In the area of ​​the apex of the lungs, the parietal pleura forms dome of pleura, which in the upper sections is adjacent dorsally to the head of the first rib, and with its anterolateral surface adjoins the scalene muscles.

Parts of the pleural cavity in the form of an acute angle between two parietal layers, passing from one wall to another, are called pleural sinuses, recessus pleurales(see fig.).

The following sines are distinguished:

  1. costophrenic sinus, recessus costodiaphragmaticus, located at the transition point of the costal pleura to the diaphragmatic pleura;
  2. costomediastinal sinuses, recessus costomediastinales, are formed at the junction of the costal pleura into the mediastinal; the anterior sinus is behind the sternum, the posterior sinus, less pronounced, is in front of the spinal column;
  3. diaphragmomediastinal sinus, recessus phrenicomediastinalis, lies at the transition point of the mediastinal pleura to the phrenic pleura.

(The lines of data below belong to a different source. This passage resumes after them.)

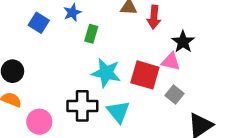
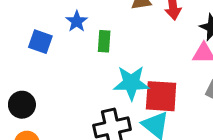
red square: (145, 75) -> (161, 96), moved

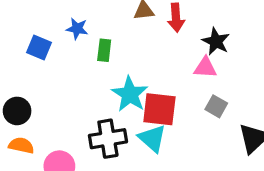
blue star: (77, 21) -> (77, 29), turned -30
cyan star: (131, 83) -> (130, 94), turned 30

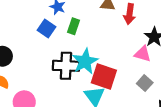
blue square: (39, 47) -> (47, 29), moved
black cross: (108, 139) -> (66, 66), moved

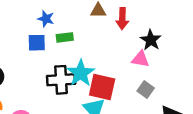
green rectangle: (73, 26) -> (65, 37), turned 70
blue square: (47, 29) -> (37, 43), turned -30

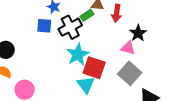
green rectangle: (65, 37) -> (87, 15), moved, turned -32
black cross: (61, 80) -> (70, 27), moved, turned -30
gray square: (146, 90) -> (130, 73), size x1.6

The lower boundaries of the lungs do not coincide with the boundaries of the parietal pleura (see Fig. , , , ).

The lower border of the parietal pleura passes: along the linea mediana anterior - on the VI-VII rib; along the linea medioclavicularis (mamillaris) – on the VII rib (lower edge); along linea axillaris media – on the X rib; along the linea scapularis - on the XI-XII rib; along the linea paravertebralis - on the XII rib.

Thus, the depth of the costophrenic sinus is greatest along the linea axillaris media.

The anterior border of the parietal pleura of both lungs runs from the sternoclavicular joints down behind the manubrium and body of the sternum to the lower edge of the sternal ends of the fourth ribs. Here, the anterior edge of the pleura of the right lung continues down to the intersection of the VI rib with the linea mediana anterior, and the left lung at the level of the IV rib turns to the left and, describing the arc of the cardiac notch, follows down to the intersection of the VII rib with the linea medioclavicularis.